More on that to come…

Friday, December 18, 2009

Fear and Language Changes

Lots of factors drive changes in a language. New technologies is a key factor nowadays. Laziness, in a way, accounts for some changes too, contractions being a prime example. But sometimes fear does it too.

I've been noticing the last few years an overwhelming number of otherwise intelligent people who use "more" instead of adding "-er" to a word. For instance, I've heard "more clean" instead of cleaner, "more firm" instead of firmer, and even "more funny" instead of funnier. I've also seen these kinds of phrases in printed media, from ads to blogs to newspapers and magazines. And don't even get me started on the number of news anchors and other TV personalities who do the same thing when speaking off the cuff.
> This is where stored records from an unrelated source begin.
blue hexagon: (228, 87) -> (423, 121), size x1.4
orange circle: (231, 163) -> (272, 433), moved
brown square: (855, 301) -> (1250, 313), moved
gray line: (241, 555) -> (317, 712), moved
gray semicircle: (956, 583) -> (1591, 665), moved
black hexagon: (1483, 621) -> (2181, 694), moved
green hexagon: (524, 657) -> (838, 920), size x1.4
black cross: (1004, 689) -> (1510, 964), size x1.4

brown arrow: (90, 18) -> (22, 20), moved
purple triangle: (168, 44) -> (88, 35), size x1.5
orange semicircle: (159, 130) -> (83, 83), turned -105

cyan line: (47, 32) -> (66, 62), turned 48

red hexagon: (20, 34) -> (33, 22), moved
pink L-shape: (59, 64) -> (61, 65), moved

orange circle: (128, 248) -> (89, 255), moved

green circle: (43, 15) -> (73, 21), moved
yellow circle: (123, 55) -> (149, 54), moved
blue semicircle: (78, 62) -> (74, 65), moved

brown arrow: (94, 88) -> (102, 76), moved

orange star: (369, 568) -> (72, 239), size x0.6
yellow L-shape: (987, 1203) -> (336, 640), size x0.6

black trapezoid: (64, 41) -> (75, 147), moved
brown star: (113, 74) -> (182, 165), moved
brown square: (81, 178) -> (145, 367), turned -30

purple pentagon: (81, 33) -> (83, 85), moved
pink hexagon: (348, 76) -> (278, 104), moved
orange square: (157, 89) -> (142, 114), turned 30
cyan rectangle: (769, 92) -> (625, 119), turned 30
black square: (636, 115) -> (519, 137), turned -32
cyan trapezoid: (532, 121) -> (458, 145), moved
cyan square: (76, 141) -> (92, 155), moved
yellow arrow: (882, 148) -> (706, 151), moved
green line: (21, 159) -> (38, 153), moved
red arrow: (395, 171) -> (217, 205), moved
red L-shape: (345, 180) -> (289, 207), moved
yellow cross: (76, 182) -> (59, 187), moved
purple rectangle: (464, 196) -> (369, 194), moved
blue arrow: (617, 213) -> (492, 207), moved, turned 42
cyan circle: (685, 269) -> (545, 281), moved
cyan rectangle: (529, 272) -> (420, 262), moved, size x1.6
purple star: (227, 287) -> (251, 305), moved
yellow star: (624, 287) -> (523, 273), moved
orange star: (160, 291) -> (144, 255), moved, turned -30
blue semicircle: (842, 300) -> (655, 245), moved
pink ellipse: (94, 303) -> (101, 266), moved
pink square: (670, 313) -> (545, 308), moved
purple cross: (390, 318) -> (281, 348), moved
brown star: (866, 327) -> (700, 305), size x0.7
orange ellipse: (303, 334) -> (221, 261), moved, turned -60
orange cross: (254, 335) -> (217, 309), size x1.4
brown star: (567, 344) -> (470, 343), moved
It seems that people have become so reluctant to take a crack at the correct -er word that they automatically shift to the more construct. Do these people not read? Did they attend lousy schools? Did they have teachers who didn't know the difference themselves? Or did they, as I think might be the case, struggle with learning the -er words and, on top of that, have teachers and parents who corrected them so often that they just gave up, deciding to use the more construct, regardless of what they think the correct one is?

I don't know, but I'm wondering whether this observation is an indication of a shift in our language toward the more construct in all cases. Hmmmm.